* RECORDS FOR PROCESSING *

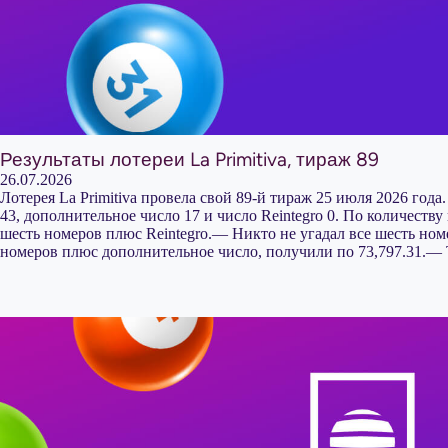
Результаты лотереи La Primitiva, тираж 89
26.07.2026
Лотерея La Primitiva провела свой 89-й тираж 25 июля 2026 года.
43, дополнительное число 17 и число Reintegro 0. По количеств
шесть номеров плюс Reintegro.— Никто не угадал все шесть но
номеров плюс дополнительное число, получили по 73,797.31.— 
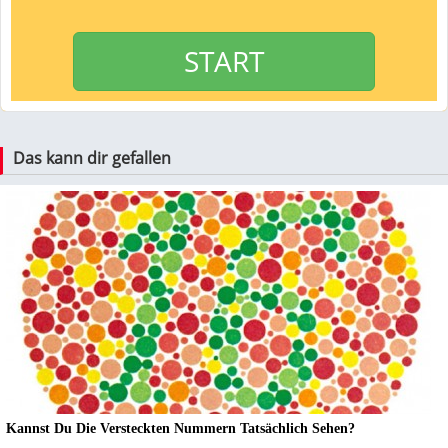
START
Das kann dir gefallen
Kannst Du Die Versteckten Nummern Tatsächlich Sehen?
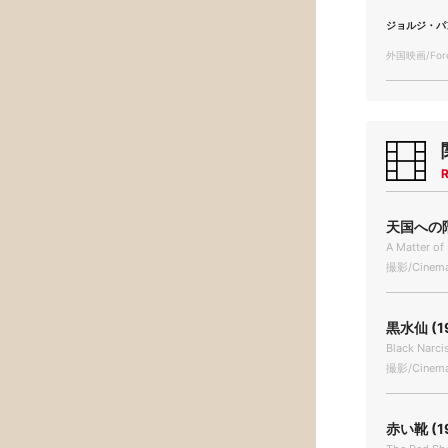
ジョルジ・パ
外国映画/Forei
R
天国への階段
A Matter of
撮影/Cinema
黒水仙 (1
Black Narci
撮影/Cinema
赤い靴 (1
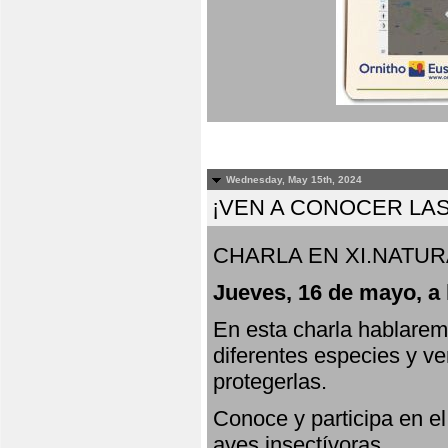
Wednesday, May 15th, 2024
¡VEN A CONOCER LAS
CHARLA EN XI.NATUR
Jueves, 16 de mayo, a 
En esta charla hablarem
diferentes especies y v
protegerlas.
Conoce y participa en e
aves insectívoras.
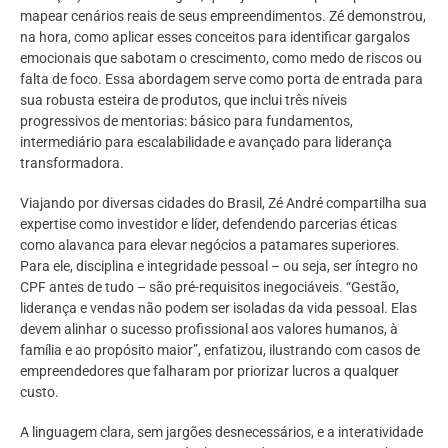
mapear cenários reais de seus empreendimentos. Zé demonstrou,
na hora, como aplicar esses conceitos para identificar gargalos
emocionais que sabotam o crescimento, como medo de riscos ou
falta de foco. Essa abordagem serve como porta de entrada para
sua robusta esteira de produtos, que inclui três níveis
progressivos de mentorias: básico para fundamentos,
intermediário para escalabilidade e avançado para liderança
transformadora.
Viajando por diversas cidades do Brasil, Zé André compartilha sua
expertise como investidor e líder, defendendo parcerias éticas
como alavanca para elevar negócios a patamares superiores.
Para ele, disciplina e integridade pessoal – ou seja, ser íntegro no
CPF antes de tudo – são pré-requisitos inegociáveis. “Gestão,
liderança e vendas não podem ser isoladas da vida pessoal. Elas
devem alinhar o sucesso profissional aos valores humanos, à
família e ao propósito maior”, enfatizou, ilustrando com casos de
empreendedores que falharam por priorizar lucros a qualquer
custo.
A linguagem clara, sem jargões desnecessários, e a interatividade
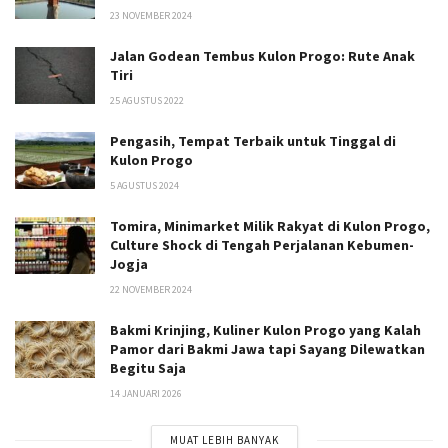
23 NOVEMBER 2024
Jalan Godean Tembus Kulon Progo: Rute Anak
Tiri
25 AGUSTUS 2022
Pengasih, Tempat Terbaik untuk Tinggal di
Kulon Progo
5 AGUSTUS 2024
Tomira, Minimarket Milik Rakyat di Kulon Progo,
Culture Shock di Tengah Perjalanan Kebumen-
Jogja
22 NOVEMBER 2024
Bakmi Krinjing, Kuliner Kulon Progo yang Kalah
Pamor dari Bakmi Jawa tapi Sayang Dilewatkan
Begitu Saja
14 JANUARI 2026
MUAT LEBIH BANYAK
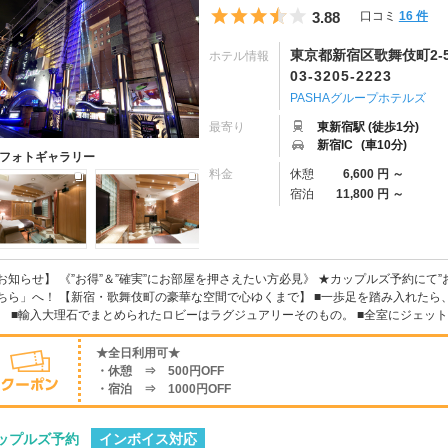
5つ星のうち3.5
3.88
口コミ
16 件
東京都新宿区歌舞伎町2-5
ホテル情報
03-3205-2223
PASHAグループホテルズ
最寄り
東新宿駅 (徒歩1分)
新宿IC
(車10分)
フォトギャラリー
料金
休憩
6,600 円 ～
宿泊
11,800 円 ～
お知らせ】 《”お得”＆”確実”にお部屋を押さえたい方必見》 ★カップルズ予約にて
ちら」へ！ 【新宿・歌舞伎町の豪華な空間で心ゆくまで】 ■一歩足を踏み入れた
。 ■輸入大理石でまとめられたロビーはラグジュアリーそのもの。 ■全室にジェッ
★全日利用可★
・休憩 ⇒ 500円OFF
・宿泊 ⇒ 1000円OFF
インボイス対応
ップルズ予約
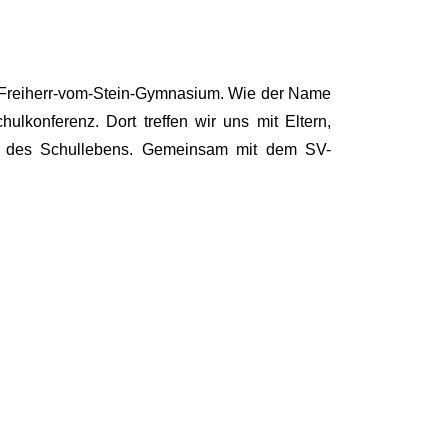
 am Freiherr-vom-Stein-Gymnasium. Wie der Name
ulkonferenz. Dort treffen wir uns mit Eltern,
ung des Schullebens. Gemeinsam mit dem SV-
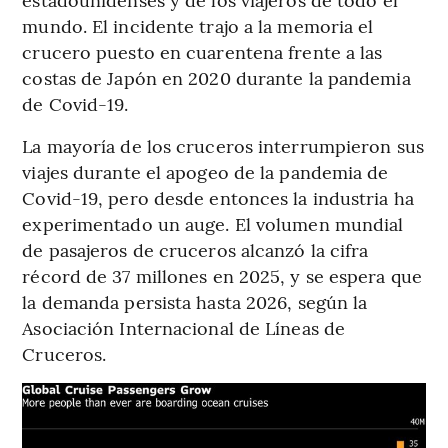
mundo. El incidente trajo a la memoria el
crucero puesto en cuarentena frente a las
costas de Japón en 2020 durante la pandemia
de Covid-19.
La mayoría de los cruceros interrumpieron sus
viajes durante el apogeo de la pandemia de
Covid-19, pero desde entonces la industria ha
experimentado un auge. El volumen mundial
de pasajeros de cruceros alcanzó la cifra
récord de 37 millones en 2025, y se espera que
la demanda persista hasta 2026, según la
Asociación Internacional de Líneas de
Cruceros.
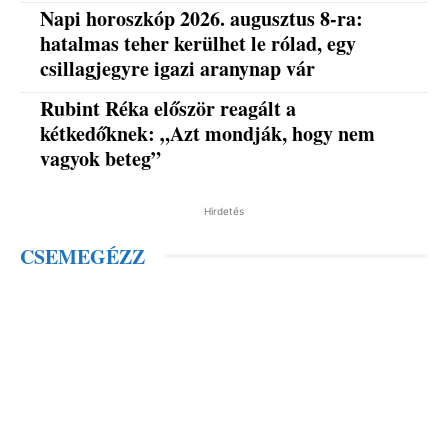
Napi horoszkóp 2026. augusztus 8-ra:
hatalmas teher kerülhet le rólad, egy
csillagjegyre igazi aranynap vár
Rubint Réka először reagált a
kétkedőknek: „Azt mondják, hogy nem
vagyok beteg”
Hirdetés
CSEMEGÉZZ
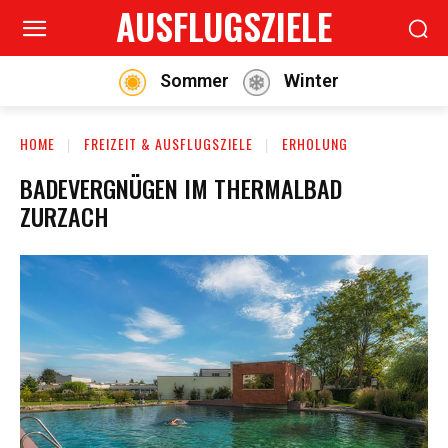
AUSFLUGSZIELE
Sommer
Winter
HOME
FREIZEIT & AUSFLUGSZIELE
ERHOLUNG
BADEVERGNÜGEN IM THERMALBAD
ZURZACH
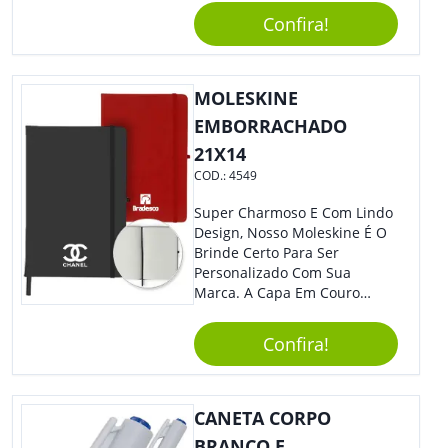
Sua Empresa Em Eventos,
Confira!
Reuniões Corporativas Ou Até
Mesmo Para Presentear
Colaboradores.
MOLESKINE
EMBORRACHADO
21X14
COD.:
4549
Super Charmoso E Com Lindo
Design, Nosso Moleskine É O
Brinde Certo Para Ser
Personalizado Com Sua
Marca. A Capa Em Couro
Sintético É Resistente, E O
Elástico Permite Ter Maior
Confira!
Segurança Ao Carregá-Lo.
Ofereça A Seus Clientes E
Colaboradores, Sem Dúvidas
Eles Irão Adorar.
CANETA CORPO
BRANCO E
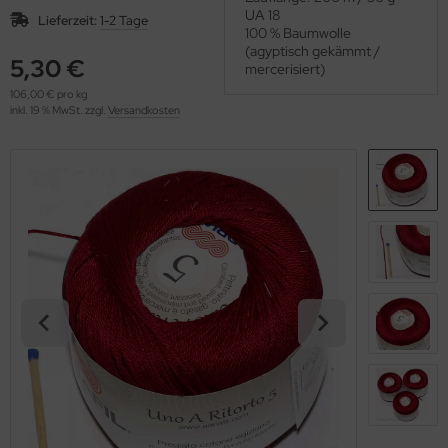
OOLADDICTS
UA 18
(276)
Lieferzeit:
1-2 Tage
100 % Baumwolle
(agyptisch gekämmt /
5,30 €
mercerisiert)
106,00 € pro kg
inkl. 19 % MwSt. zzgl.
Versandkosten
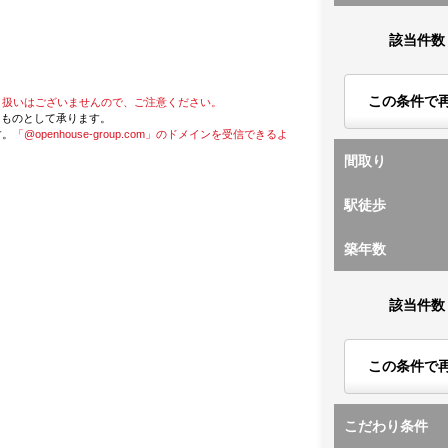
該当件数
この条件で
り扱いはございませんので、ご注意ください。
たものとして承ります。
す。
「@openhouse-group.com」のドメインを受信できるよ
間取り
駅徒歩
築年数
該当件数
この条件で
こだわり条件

* WORK TASK *
Only the lines from the top of the data through the line with "na hora, como" should be quoted, exactly and with both ends kept; skip the pictures.

* ANSWER TO THIS PROBLEM *
Результаты лотереи La Primitiva, тираж 89
26.07.2026
Лотерея La Primitiva провела свой 89-й тираж 25 июля 2026 года.
43, дополнительное число 17 и число Reintegro 0. По количеств
шесть номеров плюс Reintegro.— Никто не угадал все шесть но
номеров плюс дополнительное число, получили по 73,797.31.— 
START
Das kann dir gefallen
Kannst Du Die Versteckten Nummern Tatsächlich Sehen?
ジョルジ・パ
外国映画/Forei
R
天国への階段
A Matter of
撮影/Cinema
黒水仙 (1
Black Narci
撮影/Cinema
赤い靴 (1
Wednesday, May 15th, 2024
¡VEN A CONOCER LAS
CHARLA EN XI.NATUR
Jueves, 16 de mayo, a 
En esta charla hablarem
diferentes especies y v
protegerlas.
Conoce y participa en e
aves insectívoras.
mapear cenários reais de seus empreendimentos. Zé demonstrou,
na hora, como aplicar esses conceitos para identificar gargalos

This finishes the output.